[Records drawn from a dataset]
====================

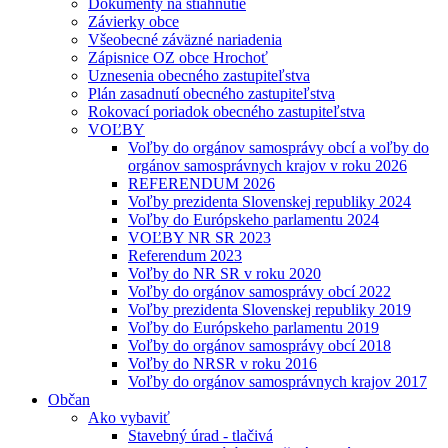
Dokumenty na stiahnutie
Závierky obce
Všeobecné záväzné nariadenia
Zápisnice OZ obce Hrochoť
Uznesenia obecného zastupiteľstva
Plán zasadnutí obecného zastupiteľstva
Rokovací poriadok obecného zastupiteľstva
VOĽBY
Voľby do orgánov samosprávy obcí a voľby do
orgánov samosprávnych krajov v roku 2026
REFERENDUM 2026
Voľby prezidenta Slovenskej republiky 2024
Voľby do Európskeho parlamentu 2024
VOĽBY NR SR 2023
Referendum 2023
Voľby do NR SR v roku 2020
Voľby do orgánov samosprávy obcí 2022
Voľby prezidenta Slovenskej republiky 2019
Voľby do Európskeho parlamentu 2019
Voľby do orgánov samosprávy obcí 2018
Voľby do NRSR v roku 2016
Voľby do orgánov samosprávnych krajov 2017
Občan
Ako vybaviť
Stavebný úrad - tlačivá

====================

■ Aim of the exercise
Search each line of the data above for "parlamentu", and copy the lines where it occurs.

■ Result below
Voľby do Európskeho parlamentu 2024
Voľby do Európskeho parlamentu 2019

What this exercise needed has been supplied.